Sin embargo, Roppongui guarda una característica distintiva y muy valorada: la existencia de salones privados con tatamis. Estos pequeños reservados ofrecen la posibilidad de sentarse en el suelo al estilo tradicional japonés, proporcionando una experiencia gastronómica más íntima y auténtica. Esta opción contrasta fuertemente con la simplicidad del resto del local y se posiciona como el principal atractivo para quienes buscan una velada diferente, ya sea en pareja o en un grupo reducido.
El servicio a domicilio: el gran punto de fricción
Si bien la comida recibe una valoración generalmente positiva, el servicio de pedir a domicilio se ha convertido en el aspecto más problemático y controvertido de Roppongui. A pesar de ser una opción muy utilizada por los vecinos de la zona, las críticas negativas sobre este servicio son numerosas y detalladas. Múltiples clientes de largo recorrido señalan un deterioro considerable en los tiempos de entrega, con esperas que superan la hora e incluso la hora y media, incluso para domicilios ubicados a escasos minutos del restaurante.

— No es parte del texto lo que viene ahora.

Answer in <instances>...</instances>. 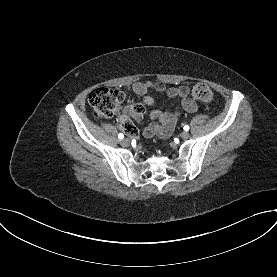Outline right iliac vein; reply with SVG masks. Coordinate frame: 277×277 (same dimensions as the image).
I'll return each instance as SVG.
<instances>
[{
    "label": "right iliac vein",
    "mask_w": 277,
    "mask_h": 277,
    "mask_svg": "<svg viewBox=\"0 0 277 277\" xmlns=\"http://www.w3.org/2000/svg\"><path fill=\"white\" fill-rule=\"evenodd\" d=\"M121 145L124 146V147H127L130 145V140L127 139V138H124L120 141Z\"/></svg>",
    "instance_id": "1"
}]
</instances>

A la tardanza se suman otros problemas como la recurrencia de errores en los pedidos, recibiendo platos distintos a los solicitados. Esta falta de fiabilidad ha generado una notable frustración entre su clientela más fiel.
Un incidente grave a tener en cuenta
Más allá de las demoras y equivocaciones, una de las reseñas más preocupantes detalla una experiencia particularmente negativa. Un cliente reportó que, tras recibir un pedido con la salsa derramada, el repartidor reaccionó de forma "muy agresiva" y violenta, gritando y exigiendo el pago de manera intimidante. Este tipo de incidente, aunque pueda ser aislado, supone una grave mancha en la reputación del servicio y genera una lógica sensación de inseguridad para futuros clientes que consideren la entrega a domicilio.

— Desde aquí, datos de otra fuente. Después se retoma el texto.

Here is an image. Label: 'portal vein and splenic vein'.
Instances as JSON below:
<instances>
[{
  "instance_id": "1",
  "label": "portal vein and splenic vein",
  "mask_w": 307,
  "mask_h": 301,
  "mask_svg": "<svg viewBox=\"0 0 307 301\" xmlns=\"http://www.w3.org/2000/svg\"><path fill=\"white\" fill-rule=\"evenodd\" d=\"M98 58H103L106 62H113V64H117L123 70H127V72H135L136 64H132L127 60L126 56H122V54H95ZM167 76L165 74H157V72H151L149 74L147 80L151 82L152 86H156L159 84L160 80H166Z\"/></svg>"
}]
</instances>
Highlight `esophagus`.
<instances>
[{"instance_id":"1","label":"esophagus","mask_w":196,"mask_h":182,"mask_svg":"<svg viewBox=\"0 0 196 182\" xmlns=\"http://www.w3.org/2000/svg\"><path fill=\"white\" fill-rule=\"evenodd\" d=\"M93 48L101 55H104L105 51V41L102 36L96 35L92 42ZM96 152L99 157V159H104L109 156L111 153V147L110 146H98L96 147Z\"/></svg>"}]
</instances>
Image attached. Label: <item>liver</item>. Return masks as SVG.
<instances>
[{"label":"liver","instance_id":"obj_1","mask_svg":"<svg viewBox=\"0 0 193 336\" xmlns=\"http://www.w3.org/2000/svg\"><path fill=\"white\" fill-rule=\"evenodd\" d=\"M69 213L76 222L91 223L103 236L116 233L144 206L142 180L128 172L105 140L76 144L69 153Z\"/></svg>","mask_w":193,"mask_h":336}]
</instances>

Análisis final: ¿Vale la pena visitar Roppongui?
Roppongui se encuentra en una encrucijada. Por un lado, ofrece una propuesta de restaurantes en Madrid muy atractiva por su bajo coste y su sabrosa y variada comida, que combina lo mejor de la cocina china y japonesa. Su opción de tatamis privados es un diferenciador único que puede transformar una simple cena en una velada especial y memorable.
Por otro lado, su servicio a domicilio presenta deficiencias graves y consistentes que no pueden ser ignoradas. Los potenciales clientes deben sopesar qué valoran más:
- Para comer en el local: Si no se le da una importancia primordial a una decoración sofisticada en el salón principal, o si se busca la experiencia de los tatamis privados, Roppongui es una opción muy recomendable para cenar barato y disfrutar de buena comida. La atención en sala, según algunas opiniones, es buena y atenta.

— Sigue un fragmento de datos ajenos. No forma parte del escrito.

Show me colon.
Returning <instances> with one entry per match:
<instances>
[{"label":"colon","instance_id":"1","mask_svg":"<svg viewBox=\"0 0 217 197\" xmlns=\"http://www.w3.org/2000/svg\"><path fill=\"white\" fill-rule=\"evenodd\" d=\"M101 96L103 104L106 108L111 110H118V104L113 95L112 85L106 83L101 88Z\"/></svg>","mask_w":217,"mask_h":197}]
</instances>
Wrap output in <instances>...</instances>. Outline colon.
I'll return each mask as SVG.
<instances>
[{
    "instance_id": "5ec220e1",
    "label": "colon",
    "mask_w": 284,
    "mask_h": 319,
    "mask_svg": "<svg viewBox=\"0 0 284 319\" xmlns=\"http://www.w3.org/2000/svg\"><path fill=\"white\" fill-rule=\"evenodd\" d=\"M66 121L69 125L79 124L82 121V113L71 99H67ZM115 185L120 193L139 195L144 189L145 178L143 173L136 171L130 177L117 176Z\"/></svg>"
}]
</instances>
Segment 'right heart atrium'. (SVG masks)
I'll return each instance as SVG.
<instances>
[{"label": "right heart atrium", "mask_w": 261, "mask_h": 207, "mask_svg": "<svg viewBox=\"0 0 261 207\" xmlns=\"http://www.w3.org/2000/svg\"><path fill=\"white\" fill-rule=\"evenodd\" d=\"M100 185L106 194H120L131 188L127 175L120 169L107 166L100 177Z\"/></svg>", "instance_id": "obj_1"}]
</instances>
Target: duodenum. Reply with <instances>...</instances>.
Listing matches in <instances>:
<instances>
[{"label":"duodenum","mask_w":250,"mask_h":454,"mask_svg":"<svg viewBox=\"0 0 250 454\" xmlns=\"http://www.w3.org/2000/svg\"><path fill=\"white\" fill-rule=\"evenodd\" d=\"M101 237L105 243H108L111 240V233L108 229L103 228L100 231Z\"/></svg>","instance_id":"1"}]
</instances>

- Para pedir a domicilio: Aquí la recomendación es proceder con cautela. Los problemas de puntualidad y precisión son frecuentes y el riesgo de una mala experiencia es considerablemente alto. Quienes decidan optar por esta vía deben estar preparados para posibles largas esperas y verificar su pedido al recibirlo.
En definitiva, Roppongui es un establecimiento con dos caras. Una ofrece una experiencia gastronómica agradable y económica en sus reservados, y otra muestra un servicio de entrega deficiente que necesita una mejora urgente para estar a la altura de la calidad de su cocina.